As the year closed, Ultimate Fakebook, The Casket Lottery, Lonnie Fisher, Ready, The Anniversary, Reggie and the Full Effect, Coyote Project and The Esoteric were among those putting finishing touches on releases for the coming annum. Of the numerous discs issued this year, there were several standouts:

The Appleseed Cast, "Low Level Owl: Volume I" The Appleseed Cast kept busy in 2001, unveiling two back-to-back albums and "Little Eyes" by Hundred Hands, which featured guitarist Aaron Pillar backed by AC singer-guitarist-organist Chris Crisci and producer Ed Rose.
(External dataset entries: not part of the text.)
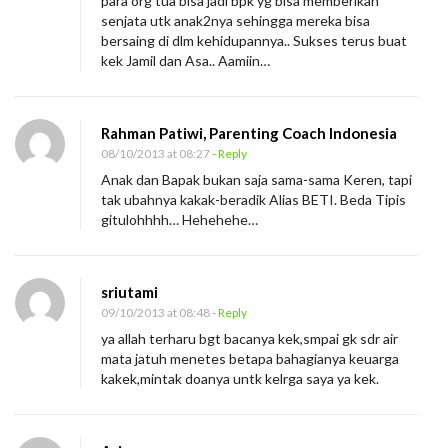
para org tua bisa jadi bpk yg bisa memberikan
senjata utk anak2nya sehingga mereka bisa
bersaing di dlm kehidupannya.. Sukses terus buat
kek Jamil dan Asa.. Aamiin…
Rahman Patiwi, Parenting Coach Indonesia
08/10/2013 at 08:27
- Reply
Anak dan Bapak bukan saja sama-sama Keren, tapi
tak ubahnya kakak-beradik Alias BETI. Beda Tipis
gitulohhhh… Hehehehe…
sriutami
09/10/2013 at 08:48
- Reply
ya allah terharu bgt bacanya kek,smpai gk sdr air
mata jatuh menetes betapa bahagianya keuarga
kakek,mintak doanya untk kelrga saya ya kek.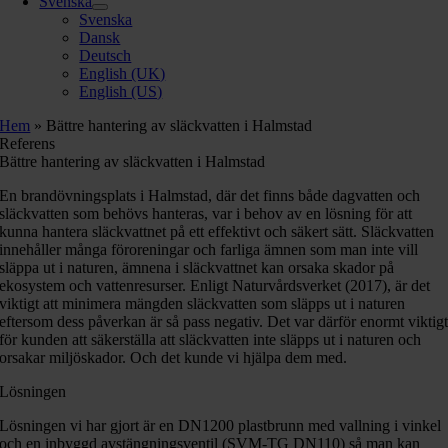
Svenska
Svenska
Dansk
Deutsch
English (UK)
English (US)
Hem
»
Bättre hantering av släckvatten i Halmstad
Referens
Bättre hantering av släckvatten i Halmstad
En brandövningsplats i Halmstad, där det finns både dagvatten och
släckvatten som behövs hanteras, var i behov av en lösning för att
kunna hantera släckvattnet på ett effektivt och säkert sätt. Släckvatten
innehåller många föroreningar och farliga ämnen som man inte vill
släppa ut i naturen, ämnena i släckvattnet kan orsaka skador på
ekosystem och vattenresurser. Enligt Naturvårdsverket (2017), är det
viktigt att minimera mängden släckvatten som släpps ut i naturen
eftersom dess påverkan är så pass negativ. Det var därför enormt viktig
för kunden att säkerställa att släckvatten inte släpps ut i naturen och
orsakar miljöskador. Och det kunde vi hjälpa dem med.
Lösningen
Lösningen vi har gjort är en DN1200 plastbrunn med vallning i vinkel
och en inbyggd avstängningsventil (SVM-TG DN110) så man kan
The highlight of these releases was the first volume of "Low Level Owl," the band's two-disc set of post-emo studio explorations. "It's kind of a chance to do some stuff that you can't normally fit into a 60-minute, conventional 10-song record," Pillar explained at the time of the CD's release ("The art of not fitting in," Aug. 23). "It was a chance to sit in the studio for a lot longer and do some weird stuff. It just stretched on and on to more reels of tape." In rock, it's a true rarity when a band's "experimental" period pays any dividends worth recalling. Rather than boring listeners to death with self-serving jazz odysseys, AC raised the bar and stretched its sound into whole new arenas on "Owl." No area group used the guitar in such artful ways Pillar's caterpillaring arpeggios continue to be the very foundation on which AC is based, and all the band members broke out the numerous studio gizmos and gadgets. Remarkably, they did so without coming across like pretentious schmucks a feat in and of itself. Thus, Appleseed Cast was not only 2001's most prolific band, it was also the year's most artful and imaginative.

Bombsquad, "Timz Up!" The debut from Bombsquad was a bubbly crunkfest, bouncing with knee-deep grooves, eardrum-bursting bass blasts and hotstepping choruses. Unapologetically thuggish, the rap crew spent most of the album talking trash, paper chasing, boasting and toasting. Fortunately, the band's diverse lineup included Big Chill and Skitzo, whose powerful singing voices added an element of genuine soul to the group's mix, helping it become one of the more popular live rap draws of 2001. "We put all heart into it," Skitzo explained last spring, just after "Bombsquad" was released ("Bring the Noise," May 24). "My main goal was to go in there and give my heart to making the verses tight or making sure if I write a hook, it's something everybody's gonna bob they head to. If my crew bob they head to it, I know the streets gonna bob they head to it." On "Bombsquad," the group's verbal firepower was set to some of the finest-produced backgrounds to come out of local hip-hop this year. At the helm was local hot-hand Will "The Weirdo" Wilson who also manned the boards for several potent cuts on Tech N9ne's "Anghellic." Wilson settles for nothing less than the best performances from those who pass through his studio doors, and on the Bombsquad disc he responded, peppering tracks like "Bounce, Rock, Shake" and "Stiffin' Yo' Neck" with stealth, silky Vocodor boogie that throbbed and burped like a Compton-bound low rider. The result was a slick effort that couldn't be hated on, even from those who lean toward the more conscious end of the hip-hop spectrum.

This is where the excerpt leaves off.